Topics to teach with the help of songs
Songs can be found that describe everyday concepts such as numbers, colors, alphabetical letters, body parts, clothing, weekdays, seasons and months. The use of songs to teach these concepts can make lessons interesting and exciting to students. Information and concepts learned through songs can be expected to remain with a student throughout his or her life. Nothing is as memorable as songs.
Songs can be used with great effect to stimulate discussion in analyzing the meaning of their lyrics. A different word or phrase pronunciation can be taught. Different accents can be illustrated. Exposure to slang is also an ideal way to illustrate authentic everyday usage. All these factors can be found in the song and provide a wonderful and dynamic methodology for teachers and students to connect and communicate in a new language. Moreover, the possibilities for these ideas are not only vast but widely available.
Exercises in writing or reading, while necessary and certainly valuable to the teaching and learning experience, can be awkward or frightening to the student new to English as a second language. By comparison, oral communication accompanied by music is much friendlier to beginners with little knowledge of vocabulary or structure. The use of songs in teaching spurs creativity, a quality sought after by the teacher and student as well.

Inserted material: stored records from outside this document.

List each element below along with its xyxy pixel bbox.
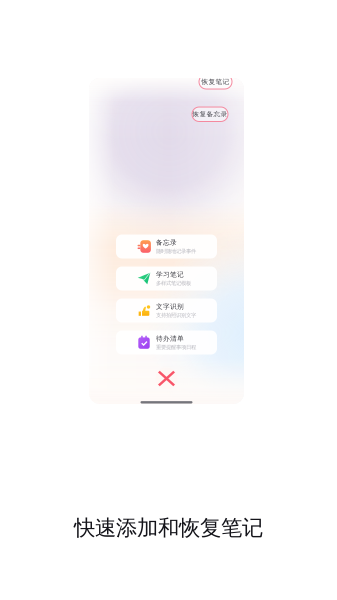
button[interactable]: Close xyxy=(154,366,178,390)
button[interactable]: 学习笔记 xyxy=(116,266,217,290)
staticText: 随时随地记录事件 xyxy=(156,248,196,255)
staticText: 重要提醒事项日程 xyxy=(156,344,196,351)
staticText: 多样式笔记模板 xyxy=(156,280,191,287)
staticText: 待办清单 xyxy=(156,334,184,343)
button[interactable]: 恢复备忘录 xyxy=(192,107,228,122)
button[interactable]: 恢复笔记 xyxy=(199,74,232,89)
button[interactable]: 备忘录 xyxy=(116,234,217,258)
staticText: 学习笔记 xyxy=(156,270,184,279)
staticText: 文字识别 xyxy=(156,302,184,311)
button[interactable]: 文字识别 xyxy=(116,298,217,322)
staticText: 恢复备忘录 xyxy=(192,110,228,118)
button[interactable]: 待办清单 xyxy=(116,330,217,354)
staticText: 快速添加和恢复笔记 xyxy=(74,515,263,541)
staticText: 支持拍照识别文字 xyxy=(156,312,196,319)
staticText: 备忘录 xyxy=(156,238,177,247)
staticText: 恢复笔记 xyxy=(202,78,230,86)
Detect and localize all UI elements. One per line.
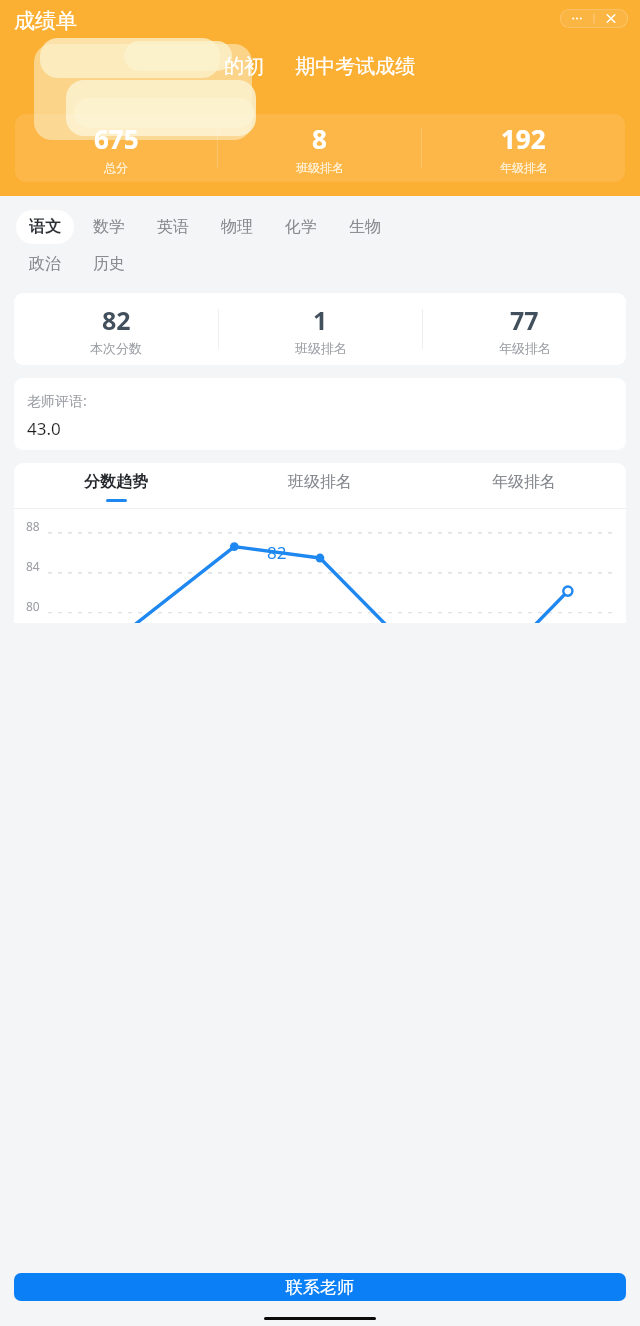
staticText: 43.0	[27, 417, 61, 440]
button[interactable]: 物理	[208, 210, 266, 244]
staticText: 80	[26, 598, 40, 614]
staticText: 联系老师	[286, 1277, 354, 1298]
staticText: 年级排名	[499, 340, 551, 356]
staticText: 的初 期中考试成绩	[224, 52, 416, 79]
staticText: 77	[510, 303, 539, 337]
staticText: 88	[26, 518, 40, 534]
staticText: 物理	[221, 217, 253, 237]
staticText: 本次分数	[90, 340, 142, 356]
staticText: 8	[312, 121, 327, 156]
button[interactable]: 年级排名	[422, 463, 626, 502]
staticText: 政治	[29, 254, 61, 274]
staticText: 英语	[157, 217, 189, 237]
button[interactable]: 班级排名	[218, 463, 422, 502]
button[interactable]: 语文	[16, 210, 74, 244]
staticText: 总分	[104, 160, 128, 175]
staticText: 生物	[349, 217, 381, 237]
staticText: 84	[26, 558, 40, 574]
staticText: 班级排名	[288, 472, 352, 492]
button[interactable]: 英语	[144, 210, 202, 244]
button[interactable]: 分数趋势	[14, 463, 218, 502]
staticText: 数学	[93, 217, 125, 237]
button[interactable]: 历史	[80, 247, 138, 281]
staticText: 675	[94, 121, 139, 156]
staticText: 班级排名	[296, 160, 344, 175]
button[interactable]: 82	[14, 293, 626, 365]
staticText: 年级排名	[500, 160, 548, 175]
staticText: 192	[501, 121, 546, 156]
button[interactable]: 生物	[336, 210, 394, 244]
staticText: 1	[313, 303, 328, 337]
staticText: 语文	[29, 217, 61, 237]
staticText: 化学	[285, 217, 317, 237]
staticText: 班级排名	[295, 340, 347, 356]
staticText: 老师评语:	[27, 391, 87, 410]
button[interactable]: 老师评语:	[14, 378, 626, 450]
staticText: 82	[267, 541, 287, 564]
staticText: 成绩单	[14, 8, 77, 34]
button[interactable]: 政治	[16, 247, 74, 281]
button[interactable]: 化学	[272, 210, 330, 244]
button[interactable]: More and close	[560, 9, 628, 28]
button[interactable]: 联系老师	[14, 1273, 626, 1301]
staticText: 历史	[93, 254, 125, 274]
button[interactable]: 数学	[80, 210, 138, 244]
staticText: 年级排名	[492, 472, 556, 492]
staticText: 82	[102, 303, 131, 337]
staticText: 分数趋势	[84, 472, 148, 492]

Also Read: 4 Super Easy Tips for Teaching Vocabulary to Young Learners
Resources
The comfortable platform of music provides a vehicle for songs lyrics to stimulate and encourage lively discussions and varied interpretations so necessary for the EFL or ESL classroom environment. Songs lyrics usually deal with life experience. They speak of love, joy, happiness, sorrow, pain, loneliness and so much more. Such lyrics can open the door to how a person feels at a specific moment and provide an impetus to invoke discussion. Songs provide language natural to the ear. This allows for linking people who may be strangers through the medium of lyric and melody because music is a language most everyone can understand.
The vast library of songs provides a variety of vocabulary and grammar that can be adjusted to the needs of any age or learning level. The vast variety of expressions, phrases, and idioms found in songs can be used to introduce the student to the use of common and genuine language. In the song, the variety of expression is as rich as the entirety of the human experience.
Also Read: Top Reasons to Volunteer Abroad as a Teacher
Example idea
I Just Haven’t Met You Yet by Michael Bublé can be used to teach the present perfect tense; Have You Ever Seen the Rain? by Creedence Clearwater Revival can help to teach the same tense in question form by its pleasing repetition of the title as a continuing refrain. In its use of “I wanna know” this song also provides a unique example of slang in the use of wanna as an alternative of want to. U2’s I Still Haven’t Found What I’m Looking For can be used to teach the present perfect tense. It has these lyrics: “I have climbed the highest mountain, I have run through the fields” and “I have run, I have crawled, I have scaled these city walls.” Consider the possibilities of If I Were a Rich Man from the musical Fiddler on the Roof. Here we have an excellent tool with which to teach the subjunctive mood by utilizing Tevye the milkman’s thoughts about how different his life would be if he were rich. Take for example: “If I were a wealthy man, I wouldn’t have to work hard” or “If I were a rich man, I’d build a big tall house.” Here we can teach the difference between the subjective “If I were,” as opposed to “If I was.”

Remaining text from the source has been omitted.